Photo of Margaret O'Mara on a Bicycle

Margaret O’Mara on a Bike. Eighth Air Force Base, England.

Women, Work, and World War II

“World War II...was a war waged on land, sea, and in the air over several diverse theaters of operation for approximately six years. The role women played was undeniably paramount to our success.” Not only did large numbers of American women enter the workforce to fill jobs left by men serving in the military, but women also volunteered to support the war effort and even joined the new branches of the Armed Services created specifically for women. By the end of the war, “more than six million women joined the workforce.” The Nancy Thompson Scrapbook contains letters from female students from NSTC who served in the war effort in a variety of capacities. Their letters provide invaluable insight into their unique experiences.

Many women at Newark State and around the country volunteered with the American Red Cross, the first organization to assist the war effort at home and abroad. On the homefront, volunteers held key roles including: raising money, maintaining morale, and gathering supplies for war victims and soldiers alike. Volunteers sent overseas provided compassionate support, medical care, and entertainment for troops serving far from home. By the end of the war the American public had contributed over $784 million in support of the American Red Cross.

In 1941 the Women’s Army Auxiliary Corps (WAAC) was created to free men for military service while employing women to continue in non-combatant military jobs that were necessary for military operations. “Initially WAACs worked as file clerks, typists, stenographers, or motor pool drivers, but gradually each service discovered an increasing number of positions WAACs were capable of filling.” The WAAC played a key role in fighting the war, and as the war progressed their importance became more apparent to Americans. After two years of involvement in the war through the WAAC “Army leaders asked for the authority to convert the Women's Army Auxiliary Corps into the Women's Army Corps (WAC), which would be part of the Army itself rather than merely serving with it.” This was an important accomplishment for women’s equality as members of the the Army female members were granted the same[ranking] as their male counterparts.

The Army Corps was not the only branch of service that expanded to accommodate female members. In 1942, the Navy created the Navy Women’s Service: WAVES. Similar to the WAACs, WAVES participated in a large variety of jobs including administration, communications, supply, medicine, and even intelligence. A specialized branch of women pilots was also created in 1942. Women Airforce Service Pilots (WASPs) flew on stateside missions as test pilots and anti-aircraft artillery trainers. Moreover, they ferried aircraft across the continental U.S. so that male pilots would be available to fly in overseas combat.
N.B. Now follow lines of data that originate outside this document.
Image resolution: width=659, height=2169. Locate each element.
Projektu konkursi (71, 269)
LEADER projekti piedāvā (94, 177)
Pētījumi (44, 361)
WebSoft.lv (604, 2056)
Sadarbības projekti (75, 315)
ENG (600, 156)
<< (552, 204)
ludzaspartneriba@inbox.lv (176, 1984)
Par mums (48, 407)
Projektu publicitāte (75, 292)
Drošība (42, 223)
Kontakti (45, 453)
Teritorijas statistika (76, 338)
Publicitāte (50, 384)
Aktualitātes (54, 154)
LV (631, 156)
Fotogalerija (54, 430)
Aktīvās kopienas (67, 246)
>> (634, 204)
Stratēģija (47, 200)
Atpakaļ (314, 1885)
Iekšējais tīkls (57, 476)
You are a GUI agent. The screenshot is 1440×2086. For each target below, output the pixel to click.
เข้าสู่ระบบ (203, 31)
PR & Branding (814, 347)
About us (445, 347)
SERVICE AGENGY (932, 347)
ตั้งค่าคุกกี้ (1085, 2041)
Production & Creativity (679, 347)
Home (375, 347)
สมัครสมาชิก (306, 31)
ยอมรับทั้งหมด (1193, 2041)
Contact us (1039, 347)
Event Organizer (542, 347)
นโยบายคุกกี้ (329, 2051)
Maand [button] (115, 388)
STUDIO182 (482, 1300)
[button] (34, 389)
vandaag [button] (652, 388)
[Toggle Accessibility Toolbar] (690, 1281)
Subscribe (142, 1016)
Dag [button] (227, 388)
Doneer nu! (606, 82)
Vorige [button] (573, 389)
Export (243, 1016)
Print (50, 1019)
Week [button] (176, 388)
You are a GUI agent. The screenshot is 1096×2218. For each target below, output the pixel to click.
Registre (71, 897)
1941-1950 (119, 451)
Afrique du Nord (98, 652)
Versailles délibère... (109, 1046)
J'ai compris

These letters from female students describe their many experiences serving their country. These women expressed to Nancy Thompson how important their jobs were in helping American forces win the war against the Axis powers. Three NSTC women were among the 150,000 women serving in WAAC (later WAC) during World War II. This direct involvement in the wartime action granted women confidence in voicing their opinions concerning the war. Julia Beach , in an undated letter to Thompson, a member of the Women’s Army Corps (WAC) explained that “the Germans should go down in a year, and if it takes us longer than two years to beat the Germans, we may have lost the war.” On March 6, 1945 fellow WAC Regina Groski described “...spinning in a L-5 Stinson experiencing the thrills that come with loop the looping, barrel rolling, climbing,...hedge hopping,...90 and 110 miles per 5300 ft.”

Letter from Julia Beach, no date.

In their letters, these women expressed excitement in serving their country, and the seriousness with which they took their work. Louise Lyon, a WAVE, described her work in a letter on September 21, 1944, “on the hardest ward in the hospital, but also the most satisfying.” Lyon wrote that she did not mind the hard work because she knew her role as a WAVE helped the men serving her country.

On March 7, (no year), Anne McCauley, another WAVE member, described her training as a gunnery instructor on a synthetic training device developed for aerial gunnery specialists. She added that she just loved “the shooting part.” McCauley even challenged her former NSTC professor and archery coach, Joseph D’Angola, to a match; McCauley makes a statement in regards to said match, “you could tell Mr. D’Angola I’d be glad to take him on some day.”

Although there is a relatively small number of women letter writers in the collection, their letters are important in sharing with readers the history-making experiences women had in World War II. Proud of her contributions to the war effort, Louise Lyon thanked Nancy Thompson for her work in making Lyon feel remembered on the homefront.